半導体と一口に言っても、現在はいろんな分業化が進んでいます。メーカーでも演算処理をするCPUや、データを一時的に保存するDRAMやSRAM、長期的に保存するフラッシュメモリ、他にもマイクロコントローラやプログラマブルロジックデバイスなどなど、多岐に渡ります。台湾のTSMCは、Appel社の高性能チップ──iPhone や iPad 用のAシリーズやMac用のMシリーズなど──の生産を一手にに引き受けています。

もちろんこれらの半導体はいろんなメーカーでも使用されており、それこそ白物家電でも自動車でも、大量に使われていますね。アメリカとしては、自国の各種産業の利益に直結する部分でもあります。自由主義陣営の国である台湾の趨勢といった政治的な部分だけでなく、産業など経済的な部分でも大きな問題になります。もちろんこれは、小型のアメリカと家で経済構造の日本にしても同じです。地理的に近いので、問題はさらに切実です。

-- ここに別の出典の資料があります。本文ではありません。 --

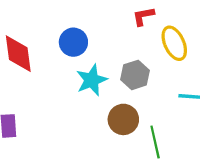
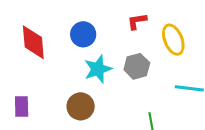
red L-shape: (143, 16) -> (137, 21), moved
brown circle: (123, 119) -> (81, 106), moved

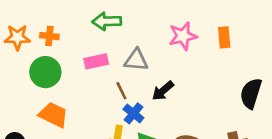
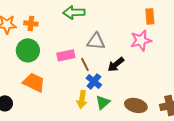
pink star: (183, 36) -> (141, 40), moved
orange rectangle: (224, 37) -> (150, 16), moved
pink rectangle: (96, 61) -> (66, 55), moved

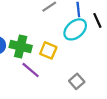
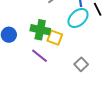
green cross: (21, 47) -> (40, 30), moved

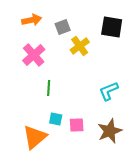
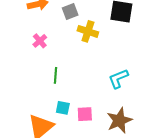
yellow cross: (80, 46) -> (88, 31), turned -36
pink cross: (34, 55) -> (40, 41), size x0.6

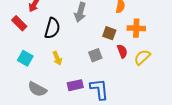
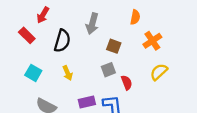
orange cross: (136, 28) -> (152, 41), turned -36
brown square: (109, 33) -> (114, 46), moved
red semicircle: (122, 51) -> (127, 83), moved

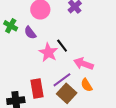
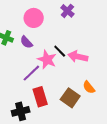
pink arrow: (83, 64) -> (78, 57), moved
purple line: (62, 80) -> (31, 73), moved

TSMCが熊本に工場を建設するということで、日本経済は落ちぶれたの何のと、日本批判の文脈で語る左派も多いですが。問題はそんな単純な話でもなく。台湾企業の生産拠点を他国に移転するのは安全保障の面からも、重要な側面があるようで。日本とアメリカに工場を建築するという方向はまさに、リスクヘッジの面でも悪くない選択でしょう。日米台の3国関係の強化にもなりますし、現地工場の出現でその国に雇用を生むというメリットもありますから。

■■北朝鮮の恐怖と不信感

そして、昨年からミサイルをぶっ放し続けて怪しい動きをしている北朝鮮ですが。もし中国が台湾有事で動くとしたらその前に、北朝鮮が陽動作戦を仕掛ける可能性もあると、個人的には思っています。日本の海上自衛隊や在韓&在日米軍を、北朝鮮が南進にするかのような動きを見せて牽制しておいて、半島に釘付けにしておいて台湾侵攻が最も中国軍にとっては有利ですからね。しかし北朝鮮は北朝鮮で、思惑があるようで。

【金正恩氏「中国人は嘘つき」「在韓米軍は中国牽制に必要」 米前国務長官が証言】産経新聞

 【ソウル=時吉達也】北朝鮮の非核化に向けた2018年の米朝交渉当時、金正恩(キムジョンウン)朝鮮労働党委員長(現・総書記)が在韓米軍について「中国を牽制(けんせい)するために必要だ」とする趣旨の発言をしていたことが明らかになった。米国のポンペオ前国務長官が、24日に出版した回顧録に当時のやり取りを記載した。
 北朝鮮はこれまで、米韓軍事演習への対抗措置としてミサイル発射を繰り返すなど、在韓米軍への敵意をあらわにしてきた。ポンペオ氏の証言からは、表向きには中国との友好関係を強調しつつ、2大国間で「バランス外交」を図る北朝鮮の思惑が浮かびあがった。

https://www.sankei.com/article/20230125-WTOWW26TJ5K5FISA3X4C6WHD5M/

韓半島の歴史を見ても、中華帝国や北方の騎馬民族によって、蹂躙されてきた歴史ですからね。特にモンゴル帝国と後に清王朝となる後金国などには、本当に酷い目に遭っていますからね。もちろん半分以上は自業自得なんですが。韓国人の崔碩栄氏なども指摘していますが、この恐怖感は、韓国や北朝鮮の文化にも根深く刷り込まれているようで。それは現代でも、貿易額の多さを利用して、無理難題をふっかけてきますから。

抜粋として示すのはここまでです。